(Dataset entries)
◆ ◆ ◆ ◆ ◆ ◆ ◆
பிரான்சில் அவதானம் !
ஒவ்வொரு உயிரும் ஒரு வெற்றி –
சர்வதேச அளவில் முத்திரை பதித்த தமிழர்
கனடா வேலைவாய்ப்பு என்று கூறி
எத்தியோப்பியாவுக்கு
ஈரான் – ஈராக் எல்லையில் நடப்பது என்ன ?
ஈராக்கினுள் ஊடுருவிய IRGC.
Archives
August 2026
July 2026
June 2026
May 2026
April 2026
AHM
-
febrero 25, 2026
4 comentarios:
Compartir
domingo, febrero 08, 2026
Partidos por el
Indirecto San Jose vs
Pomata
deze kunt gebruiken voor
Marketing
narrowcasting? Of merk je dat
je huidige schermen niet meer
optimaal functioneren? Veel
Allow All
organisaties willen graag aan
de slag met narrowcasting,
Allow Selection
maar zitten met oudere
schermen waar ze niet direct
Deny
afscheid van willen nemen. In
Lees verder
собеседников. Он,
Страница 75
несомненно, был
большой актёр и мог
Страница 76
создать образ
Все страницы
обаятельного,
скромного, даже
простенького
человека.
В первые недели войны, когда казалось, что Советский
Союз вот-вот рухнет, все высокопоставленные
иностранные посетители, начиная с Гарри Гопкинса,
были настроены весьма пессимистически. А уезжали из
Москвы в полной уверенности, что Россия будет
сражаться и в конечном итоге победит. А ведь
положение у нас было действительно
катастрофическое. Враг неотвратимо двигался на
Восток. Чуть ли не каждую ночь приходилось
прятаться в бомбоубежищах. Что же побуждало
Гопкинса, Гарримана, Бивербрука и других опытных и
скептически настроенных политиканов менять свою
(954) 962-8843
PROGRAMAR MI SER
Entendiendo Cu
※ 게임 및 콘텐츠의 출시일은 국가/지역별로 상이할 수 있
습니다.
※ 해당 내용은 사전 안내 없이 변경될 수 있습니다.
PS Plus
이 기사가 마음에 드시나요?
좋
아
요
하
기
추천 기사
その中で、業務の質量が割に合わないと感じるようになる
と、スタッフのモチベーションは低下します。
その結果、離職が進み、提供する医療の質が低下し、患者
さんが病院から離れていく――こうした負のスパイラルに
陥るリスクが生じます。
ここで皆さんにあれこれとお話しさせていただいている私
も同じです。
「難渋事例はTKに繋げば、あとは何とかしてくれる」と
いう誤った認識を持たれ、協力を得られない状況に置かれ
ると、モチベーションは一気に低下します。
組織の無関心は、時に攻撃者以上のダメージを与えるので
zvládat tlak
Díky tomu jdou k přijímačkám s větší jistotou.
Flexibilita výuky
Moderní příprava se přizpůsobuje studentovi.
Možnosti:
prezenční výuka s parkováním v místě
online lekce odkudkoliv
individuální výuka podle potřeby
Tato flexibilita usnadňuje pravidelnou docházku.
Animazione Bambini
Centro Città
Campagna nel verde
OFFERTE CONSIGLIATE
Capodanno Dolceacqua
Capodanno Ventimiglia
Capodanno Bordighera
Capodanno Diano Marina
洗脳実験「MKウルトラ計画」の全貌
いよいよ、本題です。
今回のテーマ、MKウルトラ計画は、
◆ ◆ ◆ ◆ ◆ ◆ ◆
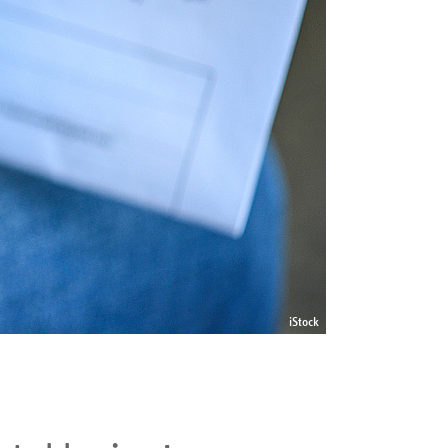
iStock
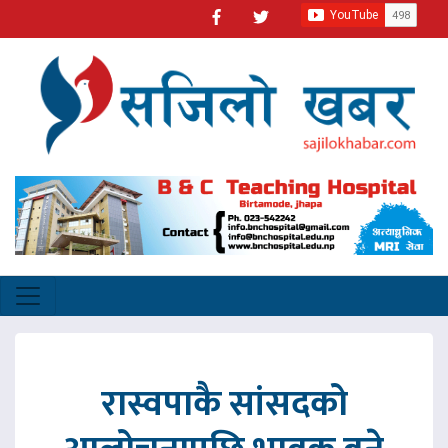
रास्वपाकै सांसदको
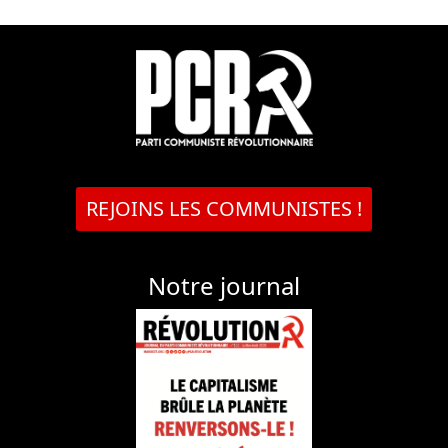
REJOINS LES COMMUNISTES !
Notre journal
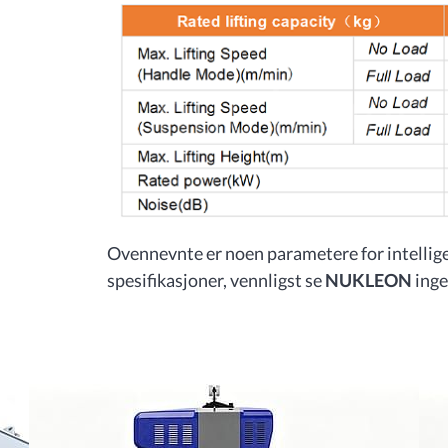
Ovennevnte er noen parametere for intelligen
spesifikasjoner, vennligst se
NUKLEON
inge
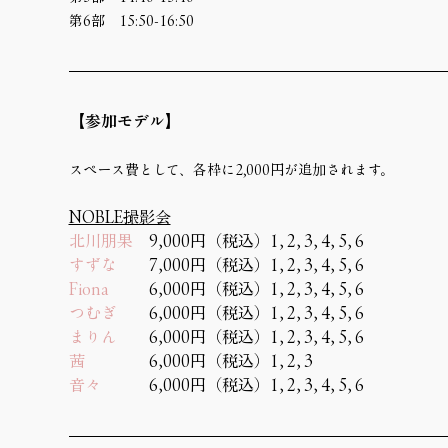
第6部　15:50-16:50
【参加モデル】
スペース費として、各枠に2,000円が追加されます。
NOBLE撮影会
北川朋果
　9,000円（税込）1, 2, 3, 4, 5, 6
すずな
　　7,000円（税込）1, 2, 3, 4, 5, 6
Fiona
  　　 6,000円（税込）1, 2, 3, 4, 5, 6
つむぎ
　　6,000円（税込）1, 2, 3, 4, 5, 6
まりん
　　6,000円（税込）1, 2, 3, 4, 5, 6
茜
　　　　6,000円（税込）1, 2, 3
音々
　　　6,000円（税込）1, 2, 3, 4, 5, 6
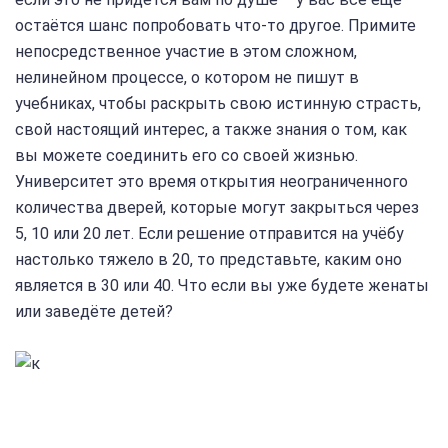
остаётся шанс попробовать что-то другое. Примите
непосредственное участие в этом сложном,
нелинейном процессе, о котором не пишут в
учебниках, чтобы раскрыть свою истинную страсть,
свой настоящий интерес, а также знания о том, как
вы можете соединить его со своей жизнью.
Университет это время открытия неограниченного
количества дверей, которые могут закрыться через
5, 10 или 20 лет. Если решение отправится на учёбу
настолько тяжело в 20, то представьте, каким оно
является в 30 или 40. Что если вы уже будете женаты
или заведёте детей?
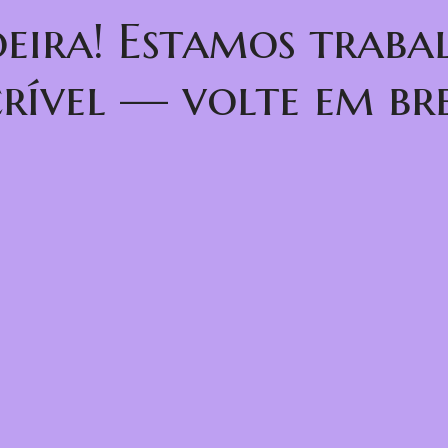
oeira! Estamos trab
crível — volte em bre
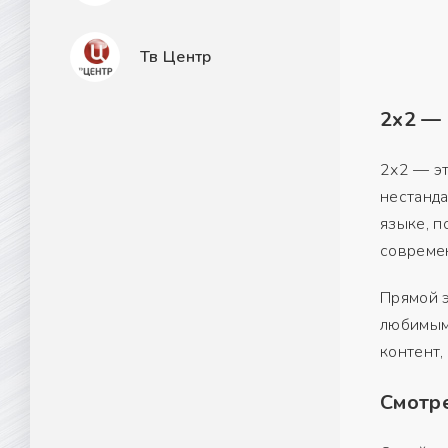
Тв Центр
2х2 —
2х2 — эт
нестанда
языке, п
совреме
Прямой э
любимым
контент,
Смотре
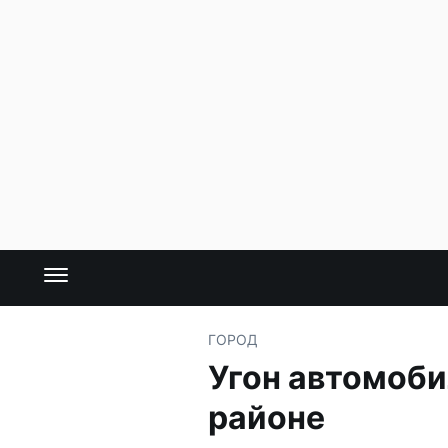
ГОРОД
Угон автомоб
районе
◆ ◆ ◆ ◆ ◆ ◆ ◆
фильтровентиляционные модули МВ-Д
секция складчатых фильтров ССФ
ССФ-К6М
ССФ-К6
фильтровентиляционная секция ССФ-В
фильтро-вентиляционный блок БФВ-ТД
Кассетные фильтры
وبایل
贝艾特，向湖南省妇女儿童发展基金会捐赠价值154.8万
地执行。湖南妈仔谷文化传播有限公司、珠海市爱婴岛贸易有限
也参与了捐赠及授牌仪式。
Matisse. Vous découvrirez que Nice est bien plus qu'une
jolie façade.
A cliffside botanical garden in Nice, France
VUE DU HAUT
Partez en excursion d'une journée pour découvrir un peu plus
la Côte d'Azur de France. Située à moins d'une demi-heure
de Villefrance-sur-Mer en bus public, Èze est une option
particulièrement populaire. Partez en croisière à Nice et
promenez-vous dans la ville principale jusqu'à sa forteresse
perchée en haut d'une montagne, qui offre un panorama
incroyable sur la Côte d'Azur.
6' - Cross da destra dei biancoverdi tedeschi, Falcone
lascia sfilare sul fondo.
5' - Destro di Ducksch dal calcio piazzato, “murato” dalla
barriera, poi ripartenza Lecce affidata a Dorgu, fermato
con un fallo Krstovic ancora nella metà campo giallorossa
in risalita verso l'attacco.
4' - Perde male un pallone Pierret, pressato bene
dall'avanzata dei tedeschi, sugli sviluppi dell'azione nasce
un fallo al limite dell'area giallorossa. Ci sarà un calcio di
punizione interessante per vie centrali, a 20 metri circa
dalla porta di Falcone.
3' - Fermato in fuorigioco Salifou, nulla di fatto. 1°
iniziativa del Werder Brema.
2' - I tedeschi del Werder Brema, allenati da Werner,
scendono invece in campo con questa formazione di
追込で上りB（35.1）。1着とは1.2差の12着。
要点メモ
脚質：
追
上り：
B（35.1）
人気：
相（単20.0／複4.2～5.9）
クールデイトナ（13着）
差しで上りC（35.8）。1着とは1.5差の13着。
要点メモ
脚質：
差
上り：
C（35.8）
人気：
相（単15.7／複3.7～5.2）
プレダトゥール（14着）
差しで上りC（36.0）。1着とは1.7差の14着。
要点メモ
◆ ◆ ◆ ◆ ◆ ◆ ◆
§ **Work item**: The answer must be a single number: how many lines of the entries contain "Werder".

§ **Result of this task**: 2